### Given information ###
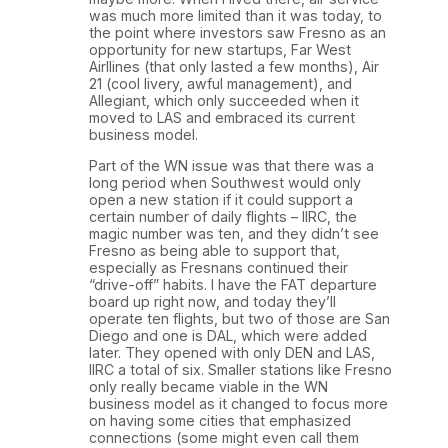
was much more limited than it was today, to
the point where investors saw Fresno as an
opportunity for new startups, Far West
Airllines (that only lasted a few months), Air
21 (cool livery, awful management), and
Allegiant, which only succeeded when it
moved to LAS and embraced its current
business model.
Part of the WN issue was that there was a
long period when Southwest would only
open a new station if it could support a
certain number of daily flights – IIRC, the
magic number was ten, and they didn’t see
Fresno as being able to support that,
especially as Fresnans continued their
“drive-off” habits. I have the FAT departure
board up right now, and today they’ll
operate ten flights, but two of those are San
Diego and one is DAL, which were added
later. They opened with only DEN and LAS,
IIRC a total of six. Smaller stations like Fresno
only really became viable in the WN
business model as it changed to focus more
on having some cities that emphasized
connections (some might even call them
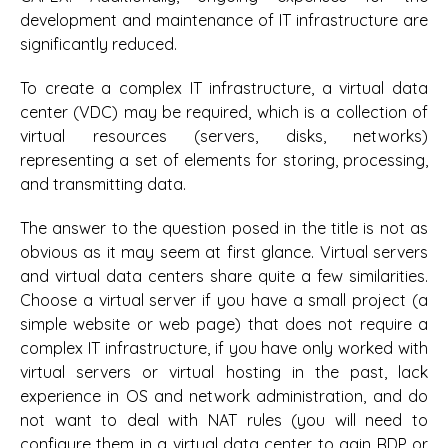
development and maintenance of IT infrastructure are
significantly reduced.
To create a complex IT infrastructure, a virtual data
center (VDC) may be required, which is a collection of
virtual resources (servers, disks, networks)
representing a set of elements for storing, processing,
and transmitting data.
The answer to the question posed in the title is not as
obvious as it may seem at first glance. Virtual servers
and virtual data centers share quite a few similarities.
Choose a virtual server if you have a small project (a
simple website or web page) that does not require a
complex IT infrastructure, if you have only worked with
virtual servers or virtual hosting in the past, lack
experience in OS and network administration, and do
not want to deal with NAT rules (you will need to
configure them in a virtual data center to gain RDP or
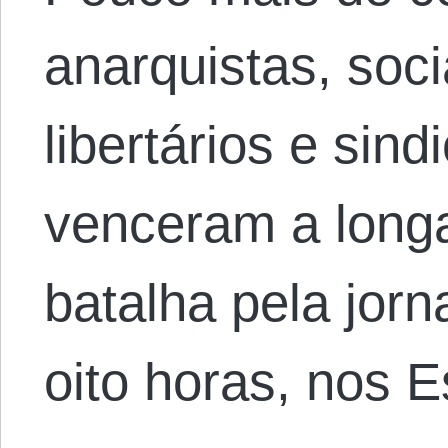
anarquistas, soci
libertários e sind
venceram a longa
batalha pela jorn
oito horas, nos 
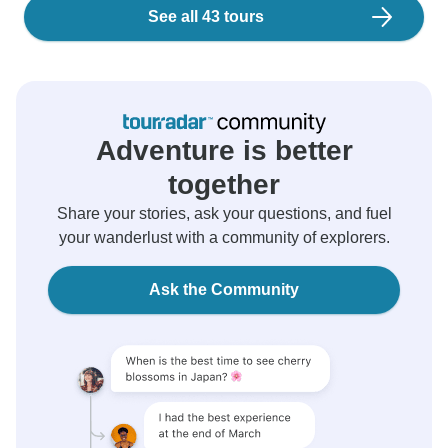
See all 43 tours
Adventure is better
together
Share your stories, ask your questions, and fuel
your wanderlust with a community of explorers.
Ask the Community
###
# Required work
Return only the line with "To create a" and the lines after it up to the end of the records, exact and free of pictures.

# Completed exercise
To create a complex IT infrastructure, a virtual data
center (VDC) may be required, which is a collection of
virtual resources (servers, disks, networks)
representing a set of elements for storing, processing,
and transmitting data.
The answer to the question posed in the title is not as
obvious as it may seem at first glance. Virtual servers
and virtual data centers share quite a few similarities.
Choose a virtual server if you have a small project (a
simple website or web page) that does not require a
complex IT infrastructure, if you have only worked with
virtual servers or virtual hosting in the past, lack
experience in OS and network administration, and do
not want to deal with NAT rules (you will need to
configure them in a virtual data center to gain RDP or
anarquistas, soci
libertários e sind
venceram a longa
batalha pela jorn
oito horas, nos 
See all 43 tours
Adventure is better
together
Share your stories, ask your questions, and fuel
your wanderlust with a community of explorers.
Ask the Community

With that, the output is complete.